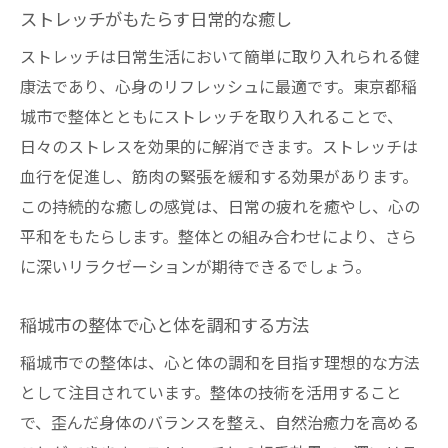
整体の力で豊かな生活を手に入れる
ストレッチがもたらす日常的な癒し
整体とストレッチが人生を豊かにする
ストレッチは日常生活において簡単に取り入れられる健
康法であり、心身のリフレッシュに最適です。東京都稲
城市で整体とともにストレッチを取り入れることで、
日々のストレスを効果的に解消できます。ストレッチは
血行を促進し、筋肉の緊張を緩和する効果があります。
この持続的な癒しの感覚は、日常の疲れを癒やし、心の
平和をもたらします。整体との組み合わせにより、さら
に深いリラクゼーションが期待できるでしょう。
稲城市の整体で心と体を調和する方法
稲城市での整体は、心と体の調和を目指す理想的な方法
として注目されています。整体の技術を活用すること
で、歪んだ身体のバランスを整え、自然治癒力を高める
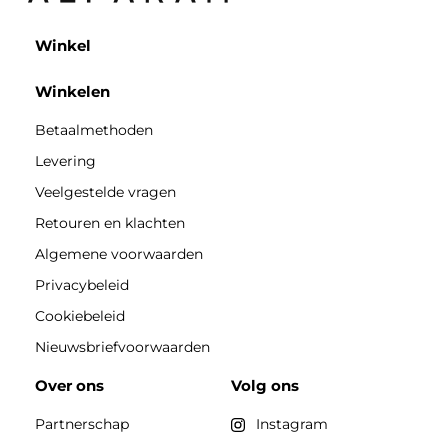
Winkel
Winkelen
Betaalmethoden
Levering
Veelgestelde vragen
Retouren en klachten
Algemene voorwaarden
Privacybeleid
Cookiebeleid
Nieuwsbriefvoorwaarden
Over ons
Volg ons
Partnerschap
Instagram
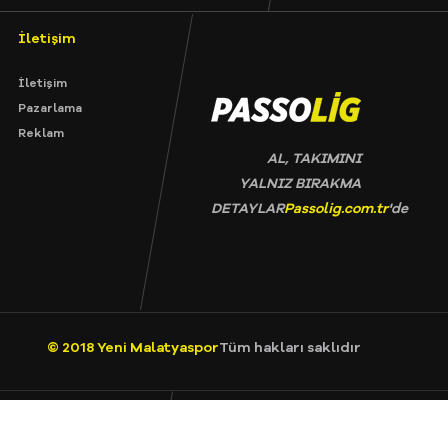
İletişim
İletişim
Pazarlama
Reklam
AL, TAKIMINI
YALNIZ BIRAKMA
DETAYLAR
Passolig.com.tr
'de
© 2018
Yeni Malatyaspor
Tüm hakları saklıdır
esmi Ürün Satış Mağazası
Canlı Yayın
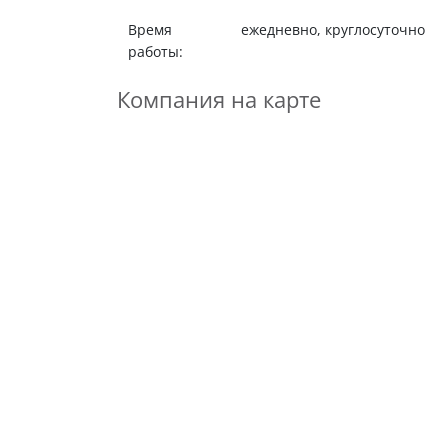
Время
ежедневно, круглосуточно
работы:
Компания на карте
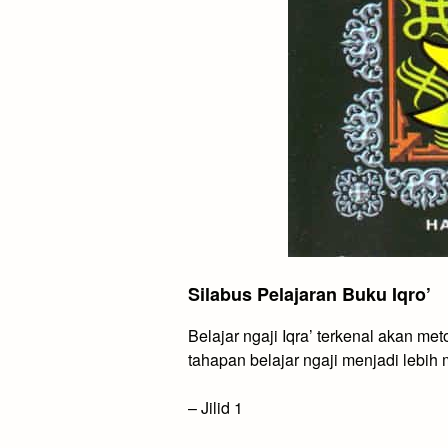
Silabus Pelajaran Buku Iqro’
Belajar ngaji Iqra’
terkenal akan meto
tahapan belajar ngaji menjadi lebih m
–
Jilid 1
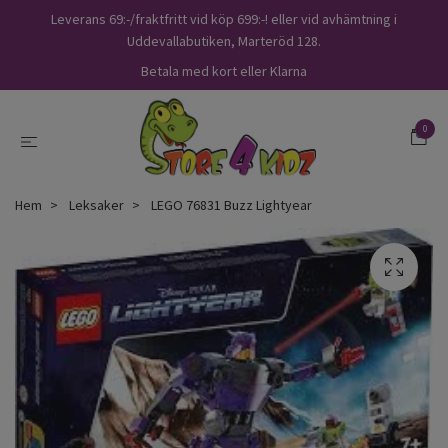
Leverans 69:-/fraktfritt vid köp 699:-! eller vid avhämtning i
Uddevallabutiken, Marteröd 128.
Betala med kort eller Klarna
0
Hem
Leksaker
LEGO 76831 Buzz Lightyear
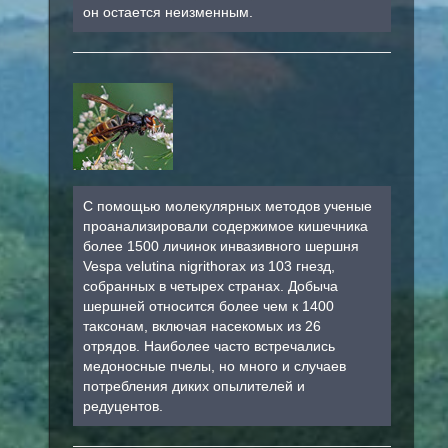
он остается неизменным.
С помощью молекулярных методов ученые
проанализировали содержимое кишечника
более 1500 личинок инвазивного шершня
Vespa velutina nigrithorax из 103 гнезд,
собранных в четырех странах. Добыча
шершней относится более чем к 1400
таксонам, включая насекомых из 26
отрядов. Наиболее часто встречались
медоносные пчелы, но много и случаев
потребления диких опылителей и
редуцентов.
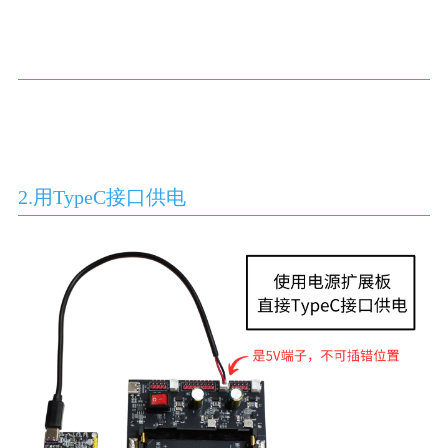
2.用TypeC接口供电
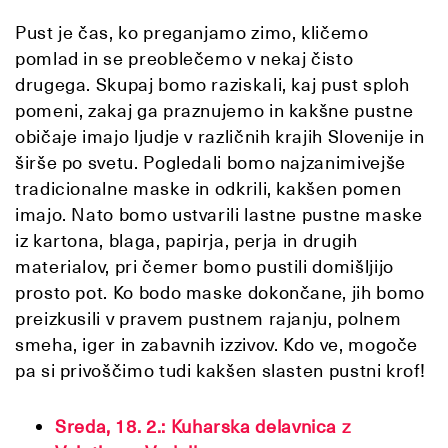
Pust je čas, ko preganjamo zimo, kličemo
pomlad in se preoblečemo v nekaj čisto
drugega. Skupaj bomo raziskali, kaj pust sploh
pomeni, zakaj ga praznujemo in kakšne pustne
običaje imajo ljudje v različnih krajih Slovenije in
širše po svetu. Pogledali bomo najzanimivejše
tradicionalne maske in odkrili, kakšen pomen
imajo. Nato bomo ustvarili lastne pustne maske
iz kartona, blaga, papirja, perja in drugih
materialov, pri čemer bomo pustili domišljijo
prosto pot. Ko bodo maske dokončane, jih bomo
preizkusili v pravem pustnem rajanju, polnem
smeha, iger in zabavnih izzivov. Kdo ve, mogoče
pa si privoščimo tudi kakšen slasten pustni krof!
Sreda, 18. 2.: Kuharska delavnica z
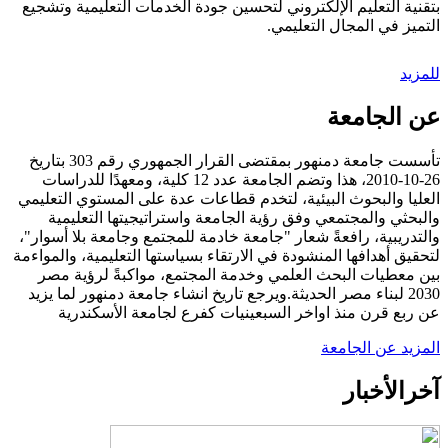
بتقنية التعليم الإلكتروني لتحسين جودة الخدمات التعليمية وتشجيع
التميز في المجال التعليمي.
للمزيد
عن الجامعة
تأسست جامعة دمنهور بمقتضى القرار الجمهوري رقم 303 بتاريخ
26-10-2010، هذا وتضم الجامعة عدد 12 كلية، ومعهدًا للدراسات
العليا والبحوث البيئية، لتخدم قطاعات عدة على المستوي التعليمي
والبحثي والمجتمعي وفق رؤية الجامعة واستراتيجيتها التعليمية
والتدريبية، رافعةً شعار "جامعة خادمة للمجتمع وجامعة بلا أسوار"،
لتحقيق أهدافها المنشودة في الارتقاء بسياستها التعليمية، والمواءمة
بين معطيات البحث العلمي وخدمة المجتمع، مواكبةً لرؤية مصر
2030 لبناء مصر الحديثة.ويرجع تاريخ انشاء جامعة دمنهور لما يزيد
عن ربع قرن منذ اواخر السبعينيات كفرع لجامعة الأسكندرية
المزيد عن الجامعة
آخر
الأخبار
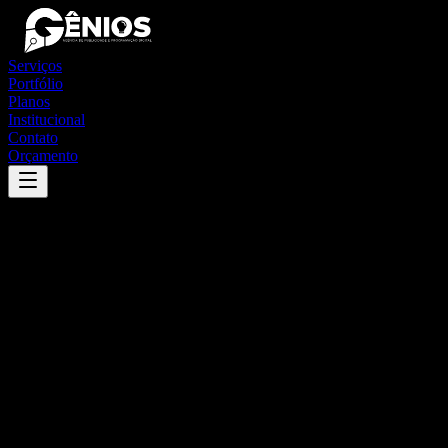
Serviços
Portfólio
Planos
Institucional
Contato
Orçamento
Success
'
duas estradas
'
App
{100}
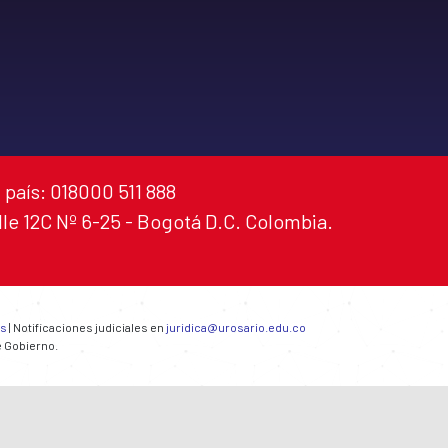
 país: 018000 511 888
alle 12C Nº 6-25 - Bogotá D.C. Colombia.
es
| Notificaciones judiciales en
juridica@urosario.edu.co
e Gobierno.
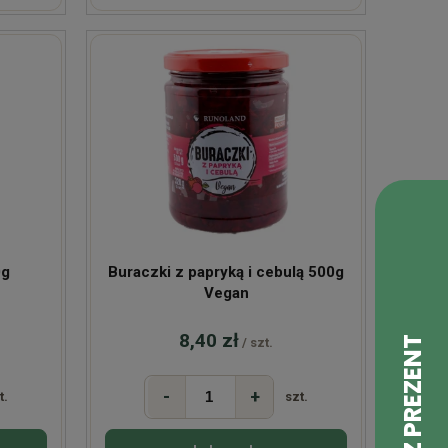
0g
Buraczki z papryką i cebulą 500g
Vegan
8,40 zł
/ szt.
-
+
t.
szt.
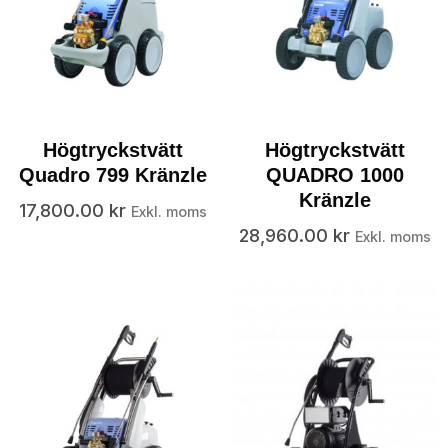
Högtryckstvätt
Högtryckstvätt
Quadro 799 Kränzle
QUADRO 1000
Kränzle
17,800.00
kr
Exkl. moms
28,960.00
kr
Exkl. moms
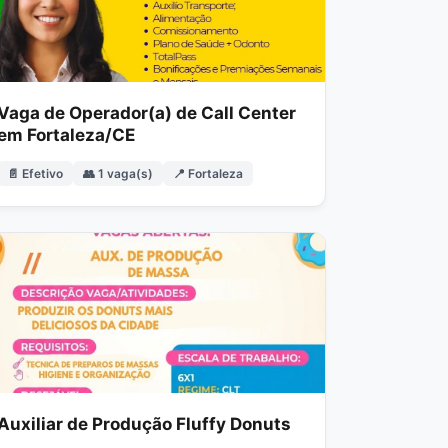
Vaga de Operador(a) de Call Center
em Fortaleza/CE
📄 Efetivo
👥 1 vaga(s)
📍 Fortaleza
Auxiliar de Produção Fluffy Donuts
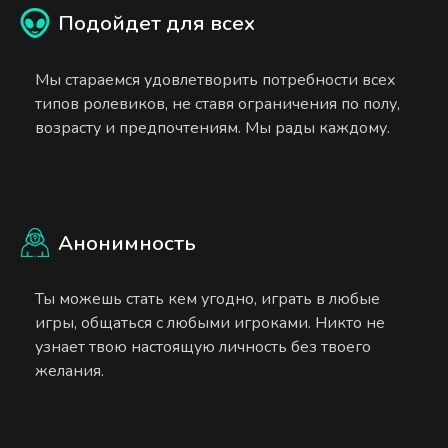
Подойдет для всех
Мы стараемся удовлетворить потребности всех
типов ролевиков, не ставя ограничения по полу,
возрасту и предпочтениям. Мы рады каждому.
Анонимность
Ты можешь стать кем угодно, играть в любые
игры, общаться с любыми игроками. Никто не
узнает твою настоящую личность без твоего
желания.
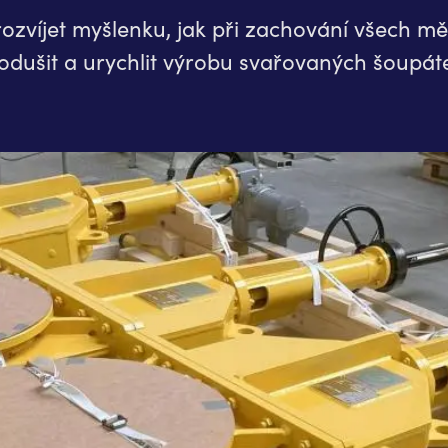
rozvíjet myšlenku, jak při zachování všech m
dušit a urychlit výrobu svařovaných šoupáte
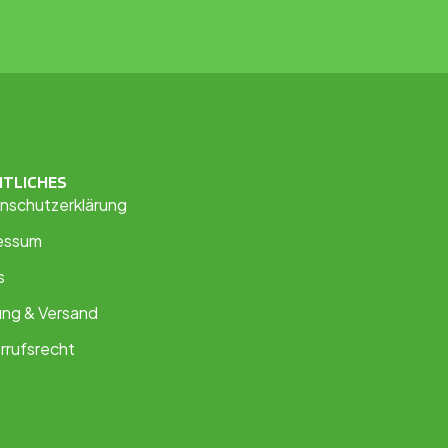
HTLICHES
nschutzerklärung
essum
s
ung & Versand
rrufsrecht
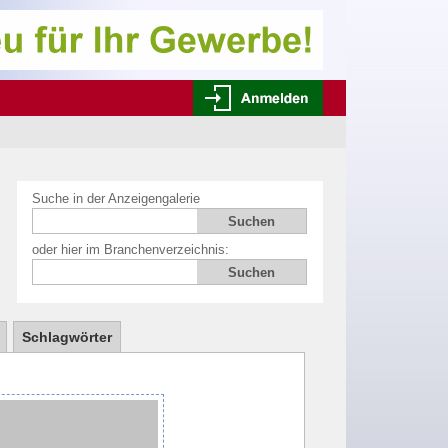
Suche in der Anzeigengalerie
oder hier im Branchenverzeichnis:
Schlagwörter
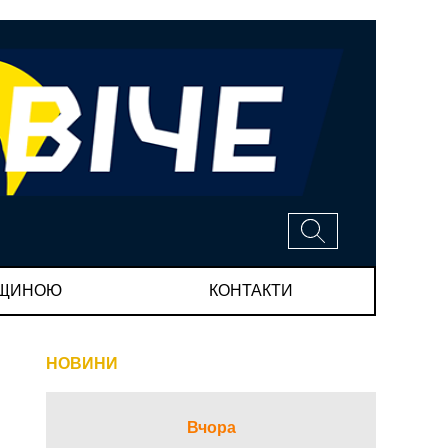
МЩИНОЮ
КОНТАКТИ
НОВИНИ
Вчора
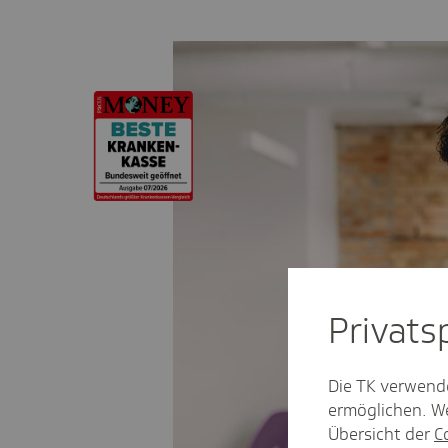
Privat­
Die TK verwend
ermöglichen. We
Übersicht der
C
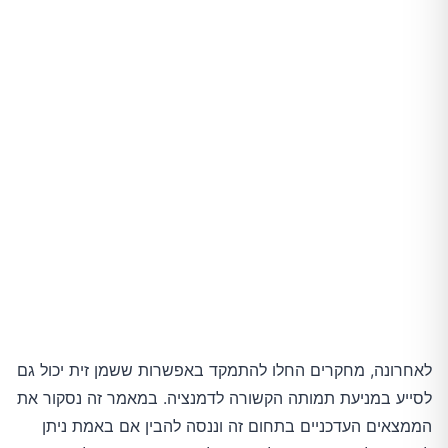
לאחרונה, מחקרים החלו להתמקד באפשרות ששמן זית יכול גם
לסייע במניעת תמותה הקשורה לדמנציה. במאמר זה נסקור את
הממצאים העדכניים בתחום זה וננסה להבין אם באמת ניתן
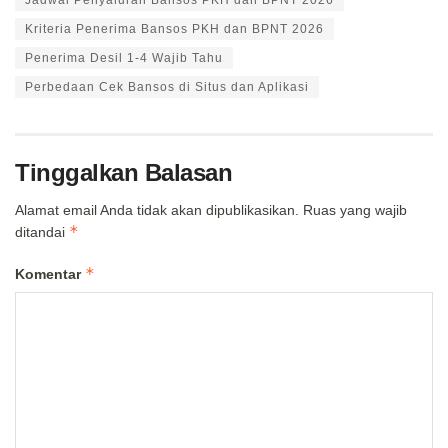
Jadwal Penyaluran Bansos PKH dan BPNT 2026
Kriteria Penerima Bansos PKH dan BPNT 2026
Penerima Desil 1-4 Wajib Tahu
Perbedaan Cek Bansos di Situs dan Aplikasi
Tinggalkan Balasan
Alamat email Anda tidak akan dipublikasikan.
Ruas yang wajib
*
ditandai
*
Komentar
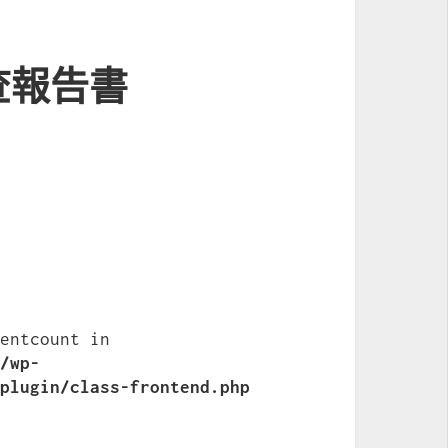
查報告書
:  Undefined variable $commentcount in 
t/wp-
-plugin/class-frontend.php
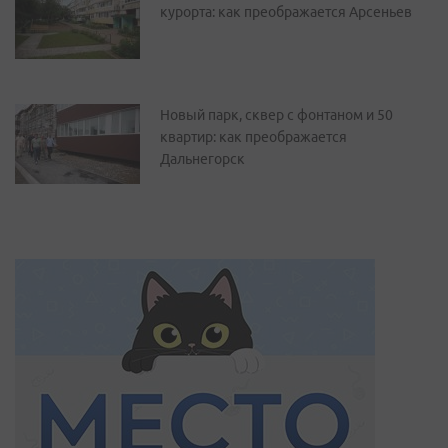
курорта: как преображается Арсеньев
Новый парк, сквер с фонтаном и 50
квартир: как преображается
Дальнегорск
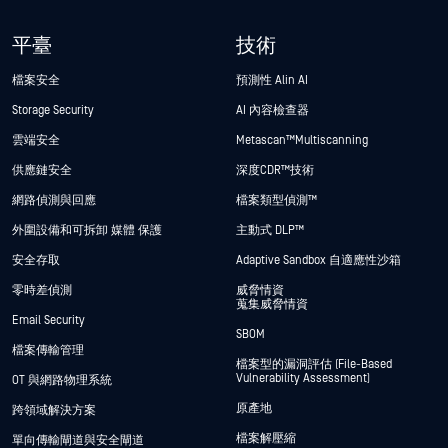
平臺
技術
檔案安全
預測性 Alin AI
Storage Security
AI 內容檢查器
雲端安全
Metascan™ Multiscanning
供應鏈安全
深度CDR™技術
網路偵測與回應
檔案類型偵測™
外圍設備和可拆卸 媒體 保護
主動式 DLP™
安全存取
Adaptive Sandbox 自適應性沙箱
零時差偵測
威脅情資
蒐集威脅情資
Email Security
SBOM
檔案傳輸管理
檔案型的漏洞評估 (File-Based
Vulnerability Assessment)
OT 與網路物理系統
原產地
跨領域解決方案
檔案解壓縮
單向傳輸閘道與安全閘道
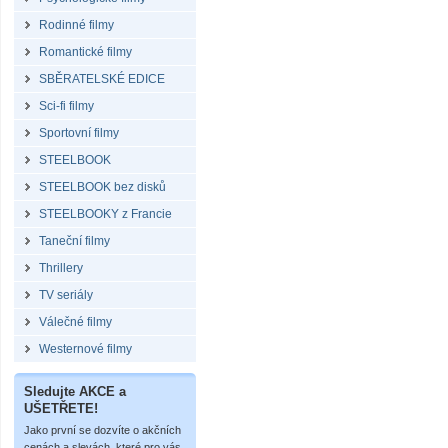
Rodinné filmy
Romantické filmy
SBĚRATELSKÉ EDICE
Sci-fi filmy
Sportovní filmy
STEELBOOK
STEELBOOK bez disků
STEELBOOKY z Francie
Taneční filmy
Thrillery
TV seriály
Válečné filmy
Westernové filmy
Sledujte AKCE a
UŠETŘETE!
Jako první se dozvíte o akčních
cenách a slevách, které pro vás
━━━━━━
Write out an exact copy of the listing, first line through the line containing "Uddevallabutiken, Marteröd 128.", with the pictures left out.

整体の力で豊かな生活を手に入れる
ストレッチがもたらす日常的な癒し
整体とストレッチが人生を豊かにする
ストレッチは日常生活において簡単に取り入れられる健
康法であり、心身のリフレッシュに最適です。東京都稲
城市で整体とともにストレッチを取り入れることで、
日々のストレスを効果的に解消できます。ストレッチは
血行を促進し、筋肉の緊張を緩和する効果があります。
この持続的な癒しの感覚は、日常の疲れを癒やし、心の
平和をもたらします。整体との組み合わせにより、さら
に深いリラクゼーションが期待できるでしょう。
稲城市の整体で心と体を調和する方法
稲城市での整体は、心と体の調和を目指す理想的な方法
として注目されています。整体の技術を活用すること
で、歪んだ身体のバランスを整え、自然治癒力を高める
Winkel
Winkelen
Betaalmethoden
Levering
Veelgestelde vragen
Retouren en klachten
Algemene voorwaarden
Privacybeleid
Cookiebeleid
Nieuwsbriefvoorwaarden
Over ons
Volg ons
Partnerschap
Instagram
İletişim
İletişim
Pazarlama
Reklam
AL, TAKIMINI
YALNIZ BIRAKMA
DETAYLAR
Passolig.com.tr
'de
© 2018
Yeni Malatyaspor
Tüm hakları saklıdır
esmi Ürün Satış Mağazası
Canlı Yayın
Время
ежедневно, круглосуточно
работы:
Компания на карте
Silabus Pelajaran Buku Iqro’
Belajar ngaji Iqra’
terkenal akan meto
tahapan belajar ngaji menjadi lebih m
–
Jilid 1
Leverans 69:-/fraktfritt vid köp 699:-! eller vid avhämtning i
Uddevallabutiken, Marteröd 128.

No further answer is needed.